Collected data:
_ _ _ _

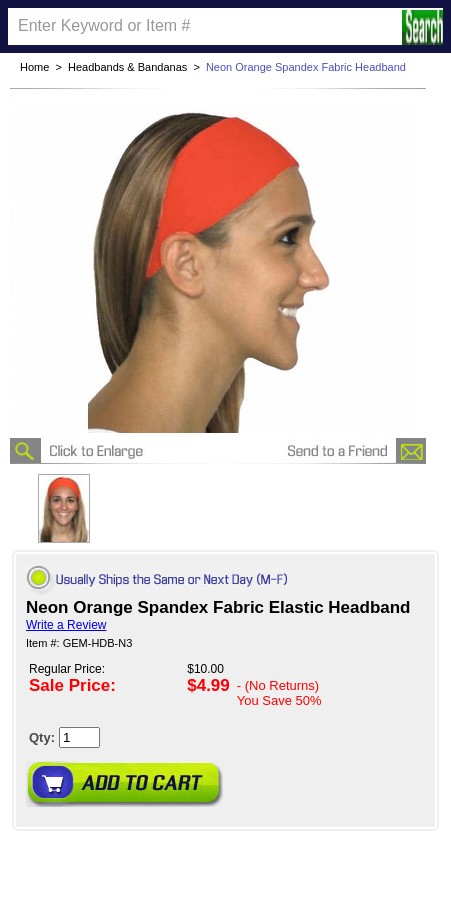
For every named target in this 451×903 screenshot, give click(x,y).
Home (34, 67)
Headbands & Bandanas (127, 67)
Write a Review (66, 625)
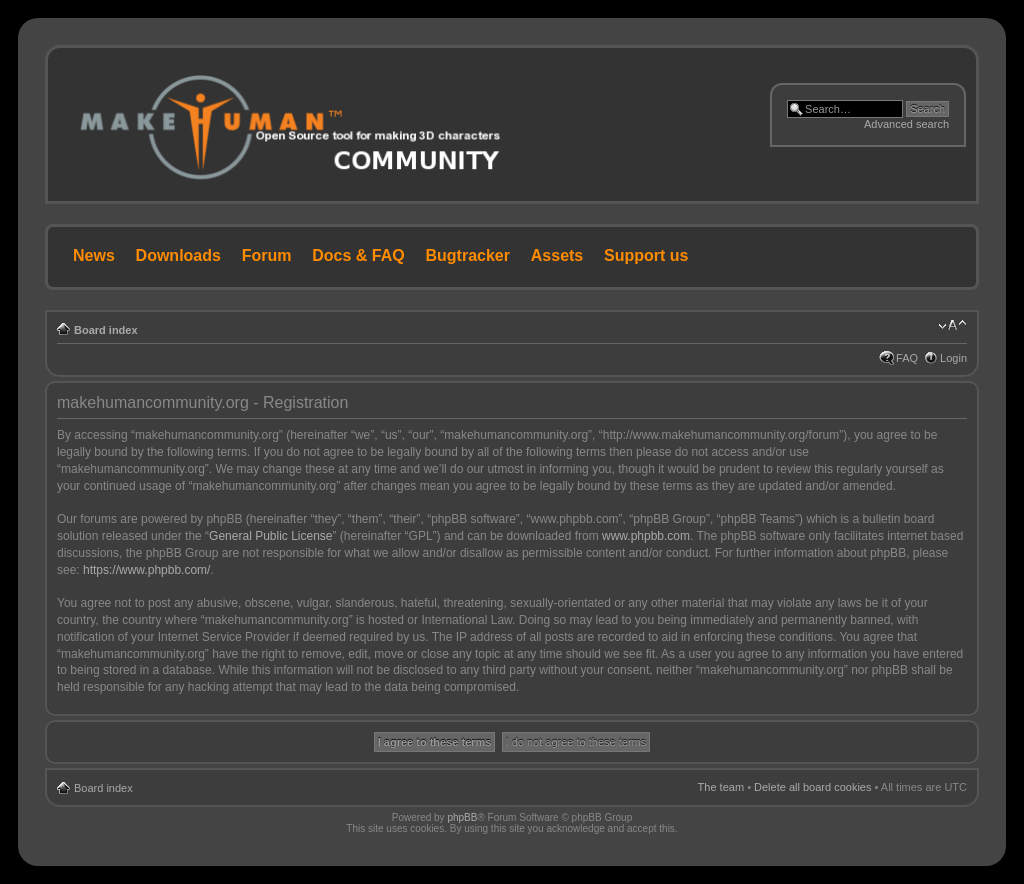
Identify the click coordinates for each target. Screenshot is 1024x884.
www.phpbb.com (646, 536)
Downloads (178, 255)
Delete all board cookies (812, 787)
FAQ (907, 358)
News (94, 255)
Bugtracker (468, 255)
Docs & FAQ (358, 255)
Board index (106, 330)
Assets (557, 255)
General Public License (270, 536)
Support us (646, 255)
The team (721, 787)
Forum (267, 255)
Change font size (952, 326)
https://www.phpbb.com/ (146, 570)
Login (953, 358)
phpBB (462, 817)
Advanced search (906, 124)
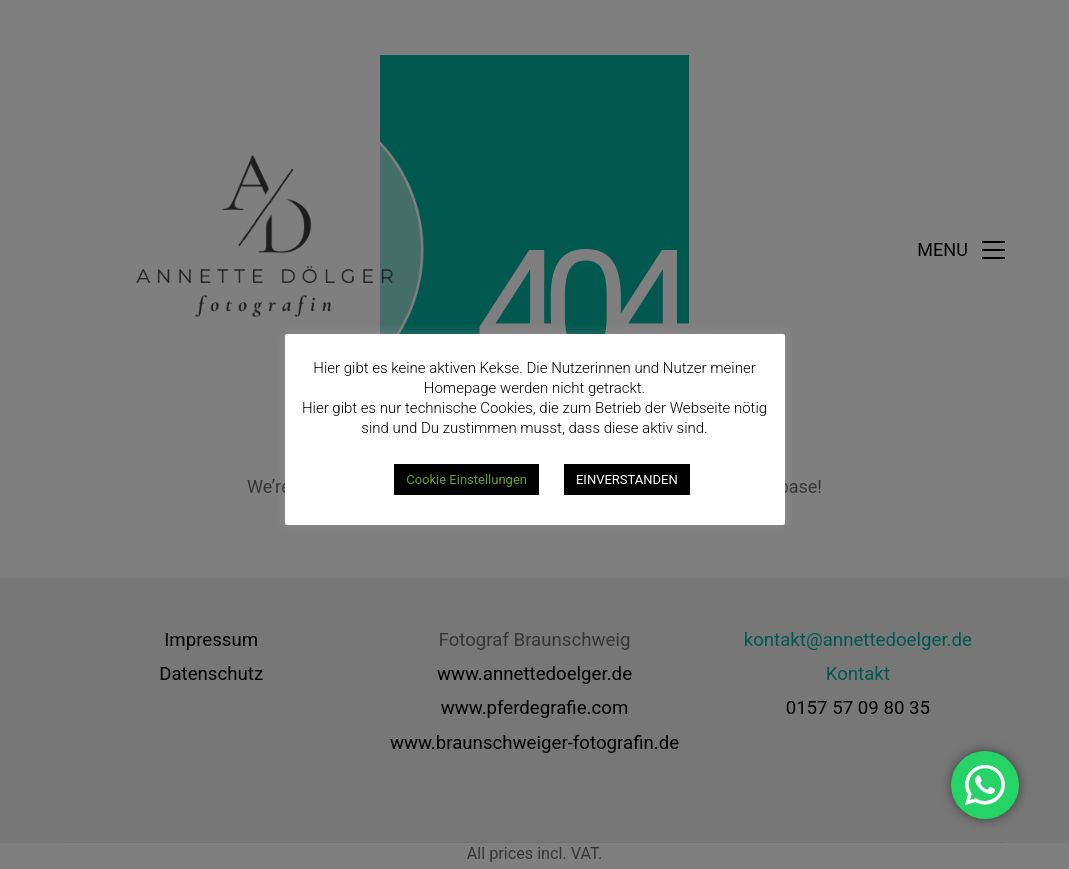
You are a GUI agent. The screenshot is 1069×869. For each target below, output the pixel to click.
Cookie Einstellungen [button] (466, 479)
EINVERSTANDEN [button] (627, 479)
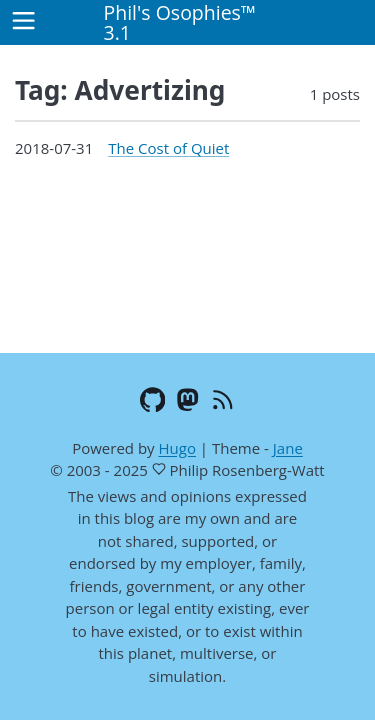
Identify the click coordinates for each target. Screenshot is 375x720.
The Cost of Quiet (168, 148)
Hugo (176, 448)
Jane (288, 448)
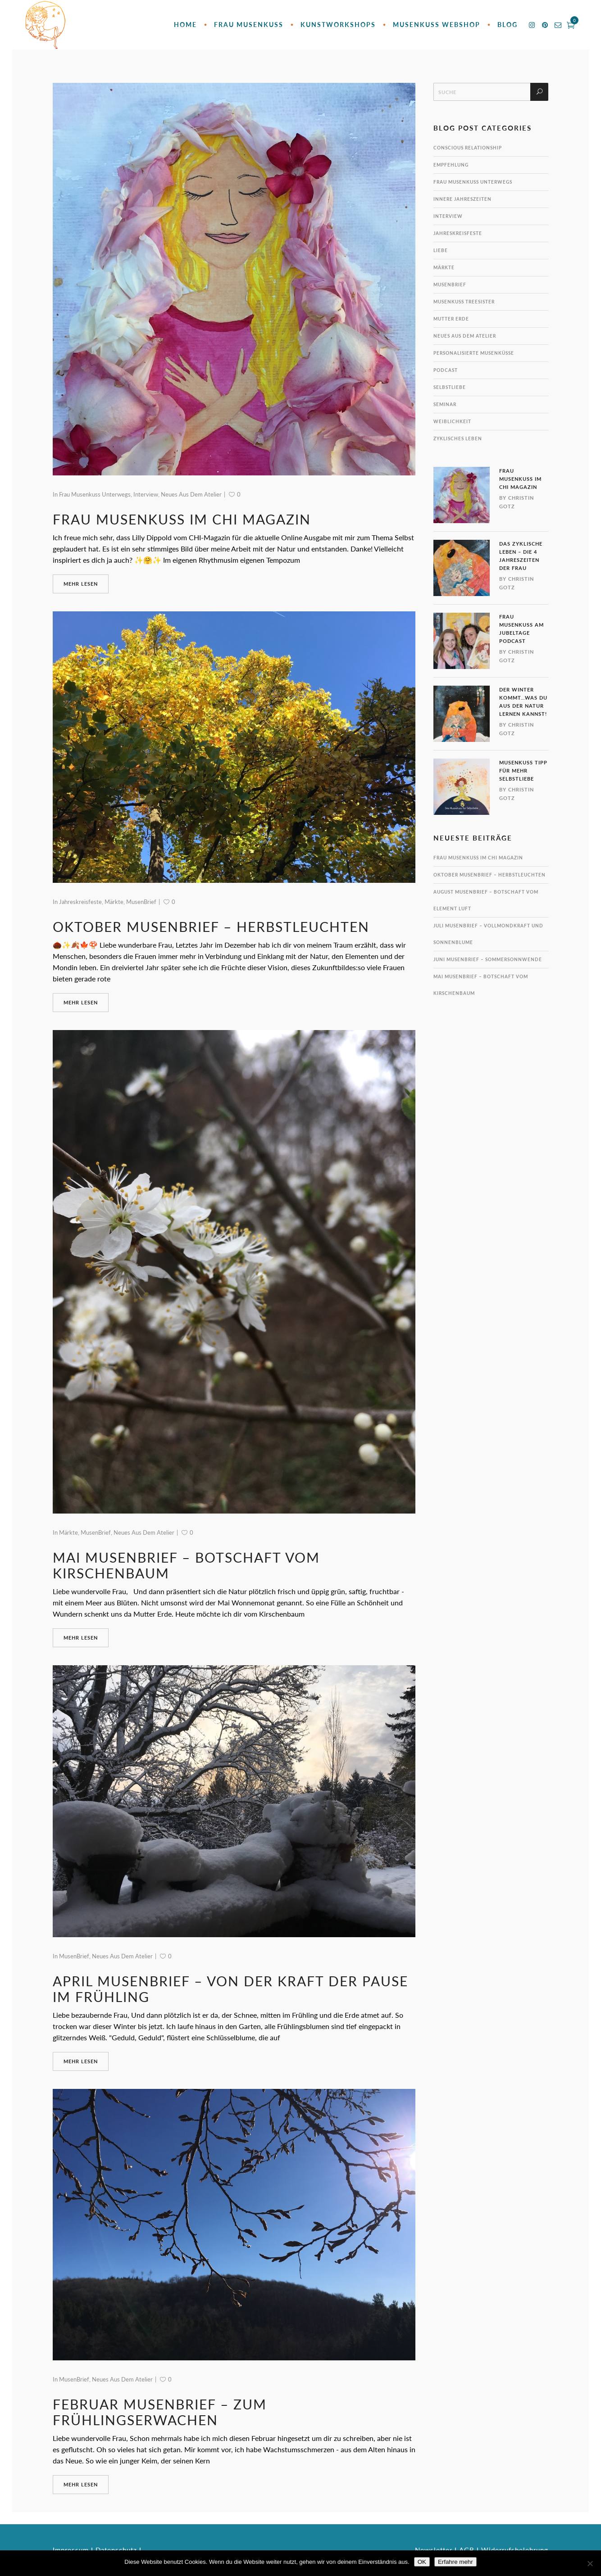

_ _ _ _

● EXERCISE OBJECTIVE
When a record holds a picture, leave that picture out; copy the rest verbatim.

● SOLUTION
For every named target in this 451×903 screenshot, give click(x,y).
Home (34, 67)
Headbands & Bandanas (127, 67)
Write a Review (66, 625)
Identify the click coordinates for each target. Screenshot is 1024x884.
www.phpbb.com (646, 536)
Downloads (178, 255)
Delete all board cookies (812, 787)
FAQ (907, 358)
News (94, 255)
Bugtracker (468, 255)
Docs & FAQ (358, 255)
Board index (106, 330)
Assets (557, 255)
General Public License (270, 536)
Support us (646, 255)
The team (721, 787)
Forum (267, 255)
Change font size (952, 326)
https://www.phpbb.com/ (146, 570)
Login (953, 358)
phpBB (462, 817)
Advanced search (906, 124)
You are a GUI agent. The screenshot is 1069×869. For each target below, output the pixel to click.
Cookie Einstellungen [button] (466, 479)
EINVERSTANDEN [button] (627, 479)
Identify the click coordinates for each target. Screenshot is 375x720.
The Cost of Quiet (168, 148)
Hugo (176, 448)
Jane (288, 448)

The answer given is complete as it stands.